Whilst this white paper is welcomed, systematic racism continues to saturate mental health services. A mixture around lack of cultural understanding, racial profiling and unconscious bias, within teams and individual staff members means that those who are receiving services (from BAME backgrounds) will continue to be over represented in mental health services, CTO’s and being detained under the MHA
Financial resources and training need to be implemented in the first instance, to tackle systemic racism and discriminatory attitudes in mental health services.

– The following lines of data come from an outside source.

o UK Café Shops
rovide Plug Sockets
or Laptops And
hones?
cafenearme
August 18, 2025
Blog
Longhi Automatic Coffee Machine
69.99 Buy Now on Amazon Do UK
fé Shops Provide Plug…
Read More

There is the obvious point ofcourse. However well trained, well motivated, fiercely anti-racist AMPH’s are, mental health services will never overcome social inequalities. The answer is political and economic change not self congratulatory delusions about how self aware we have become. I day this as a black female AMPH who owns their role in all this.
Salient point Alita
I am a 32 year old mixed white Carribbean. Been on a CTO ten years. You try to comprehend understand and criticise what you see as wrong with the world and spiruality and other topics. You share these with a doctor and there delusions. You attempt to show you do have insight and critical thought. They say you don’t. The next thing I wanted to say I don’t think is appropriate to say may be inflammatory. But yes there is a deep seeded race problem in society. And my entire twenties I was suffering from akathesia insomnia somnolence weight gain. Strange thoughts. Urges to gamble. Heavy feet. Bowel and stonack problem’s. Involuntary jolts and movement. Unable to ejaculated unable to orgasm. The list goes on. They allow the public to bully and harrass me. I am and I was an intelligent resourceful person. I should have a job and family at least. It’s all been cheated out of me. Because the hypothesis of a few people with negative preconceptions. I want apology and compensation from government for this!